Since March 2020, Congress has passed several aid packages that have paid out trillions in stimulus payments, unemployment insurance payments, and federal benefits in the form of pandemic relief. The first of those was the CARES (Coronavirus Aid, Relief, and Economic Security) Act, signed by President Donald Trump, followed by the American rescue Plan Act (ARPA) of 2021, signed by President Joe Biden.

Despite these efforts, concerns of a post-coronavirus recession have been widely discussed in a number of media outlets since the start of the pandemic. 

However, the U.S. Department of Labor Bureau of Labor Statistics reports that Texas’ unemployment rate dropped slightly from 6.2% in July to 5.9% in August. States with the highest unemployment rate during that same period included California at 7.5%, New York at 7.4%, and Nevada, which had the highest in August at 7.7%.

The numbers suggest that there are more available jobs than there are unemployed people, but Bill Martin suggests that there are many more who are jobless and have fallen out of the system.

Bill Martin adds that some of his clients who advertise for skilled labor in the Valley are having difficulty even attracting unskilled labor. 

“It takes a while for producers to produce things and to ramp up production normally, but when you throw in a labor shortage, then you (can) have hyperinflation,” Bill Martin said. 

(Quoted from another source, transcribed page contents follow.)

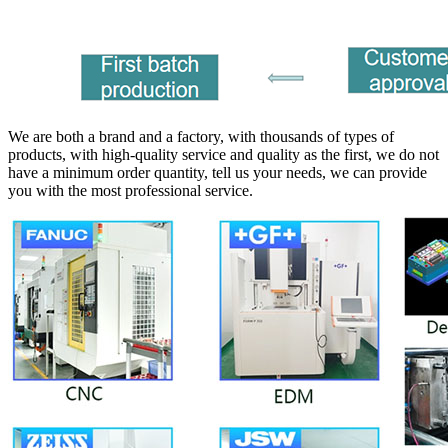
We are both a brand and a factory, with thousands of types of
products, with high-quality service and quality as the first, we do not
have a minimum order quantity, tell us your needs, we can provide
you with the most professional service.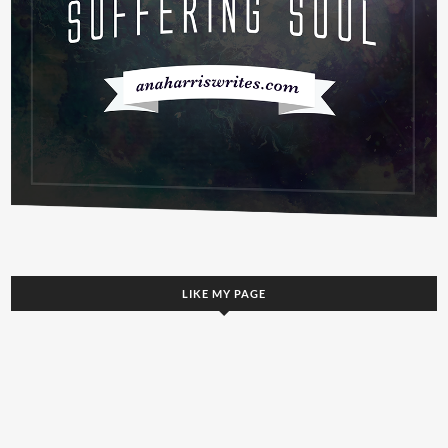
LIKE MY PAGE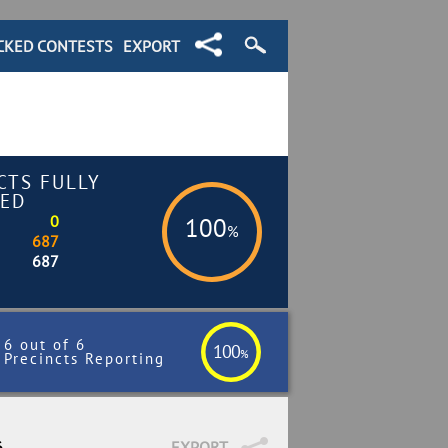
CKED CONTESTS
EXPORT
CTS FULLY
ED
0
100
%
687
687
6 out of 6
100
%
Precincts Reporting
6
EXPORT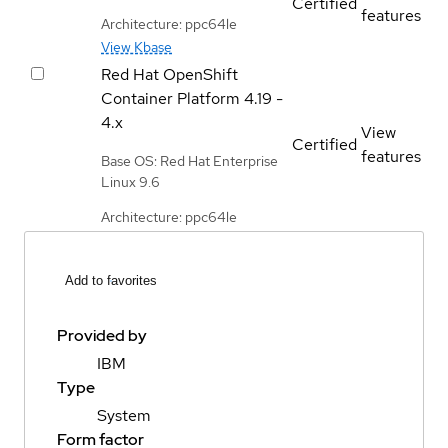
Certified
features
Architecture: ppc64le
View Kbase
Red Hat OpenShift
Container Platform
4.19 -
4.x
View
Certified
features
Base OS: Red Hat Enterprise
Linux 9.6
Architecture: ppc64le
Add to favorites
Provided by
IBM
Type
System
Form factor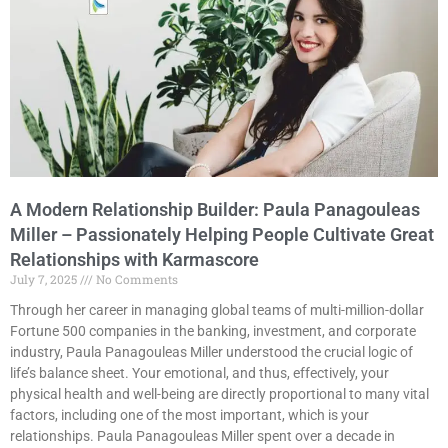
A Modern Relationship Builder: Paula Panagouleas
Miller – Passionately Helping People Cultivate Great
Relationships with Karmascore
July 7, 2025
No Comments
Through her career in managing global teams of multi-million-dollar
Fortune 500 companies in the banking, investment, and corporate
industry, Paula Panagouleas Miller understood the crucial logic of
life’s balance sheet. Your emotional, and thus, effectively, your
physical health and well-being are directly proportional to many vital
factors, including one of the most important, which is your
relationships. Paula Panagouleas Miller spent over a decade in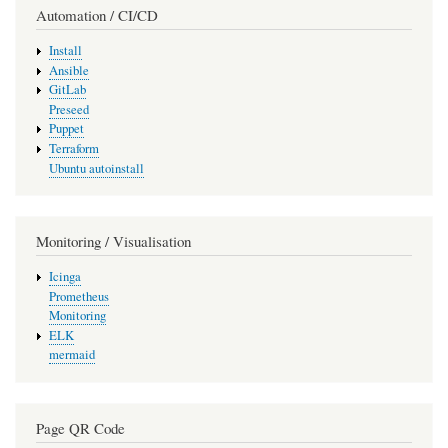
Automation / CI/CD
Install
Ansible
GitLab
Preseed
Puppet
Terraform
Ubuntu autoinstall
Monitoring / Visualisation
Icinga
Prometheus
Monitoring
ELK
mermaid
Page QR Code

Thankfully, the local economy is not seeing hyperinflation yet. In fact, the last time the Valley experienced out-of-control inflation was in the late ’70s and early ’80s, when Martin’s parents, John and Audrey Martin, were both financial advisors in McAllen and lived through the impact of hyperinflation on businesses in the Valley.

In those days, their clients in Mexico would ask them to invest in Certificates of Deposit (CDs) at the bank because the peso was so devalued, and they could be paid in dollars instead.

John Martin said that it’s typical for the initial impact of rapid inflation increases to impact markets in New York before they begin to trickle down to the rest of America’s households, and into Mexico, before impacting the Valley. Meanwhile, Audrey Martin added that while things are tough now, it’s not as bad as things were in the late ’70s and early ’80s.

“We don’t have hyperinflation yet,” she said. “We may get there, but we are not there now.”